Methods Inhaler use was calculated using sales data obtained from life science analytics company IQVIA™ over 12 months to September 2019. Data were compared by dose, preventing confounding from device actuation count differences. SABA overuse volume in asthma i.e. sum of prescribing ≥3 prescriptions in 12 months, was extracted from Clinical Practice Research Datalink GOLD as part of SABINA U.K. (≥12 years, current asthma diagnosis, any severity, 12 month period between 2007–2019). GHG emissions of inhaler devices were estimated using published and internal AstraZeneca data on their full life cycle.
Results SABA represents the majority of inhaler use and of GHG emissions in the U.K. and its neighbours (table 1). However, U.K. SABA use and GHG emissions per capita are approximately treble those of other countries. In SABINA U.K., 284,683 out of 574,913 asthma patients were potentially overusing SABA. The average for this group was 6.51 prescriptions per year. 83% of SABA prescriptions for asthma went to patients overusing SABA. For the U.K. asthma population this represents 9.24 million SABA prescriptions and 250,000 tonnes of CO2[equivalent] annually.
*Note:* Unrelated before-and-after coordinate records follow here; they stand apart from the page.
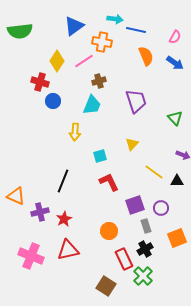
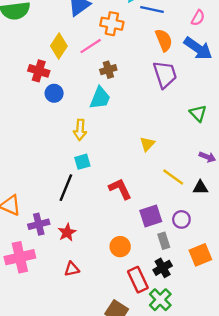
blue arrow: (175, 63) -> (198, 48), size x1.4
purple trapezoid: (136, 101) -> (165, 74), moved
cyan square: (100, 156) -> (82, 162), moved
red triangle: (68, 250) -> (72, 269), size x0.6
pink cross: (31, 256) -> (20, 257), moved, turned -35

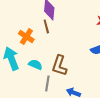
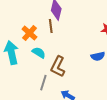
cyan semicircle: (35, 65) -> (39, 53), moved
Conclusion These data demonstrate the GHG emissions associated with high SABA use across Europe and particularly in the U.K. Implementing guidelines to drive improvements in asthma care would improve asthma control, thereby reducing reliever medication use and exacerbation frequency, benefiting patients and realising carbon savings that go beyond the reduction in SABA use alone.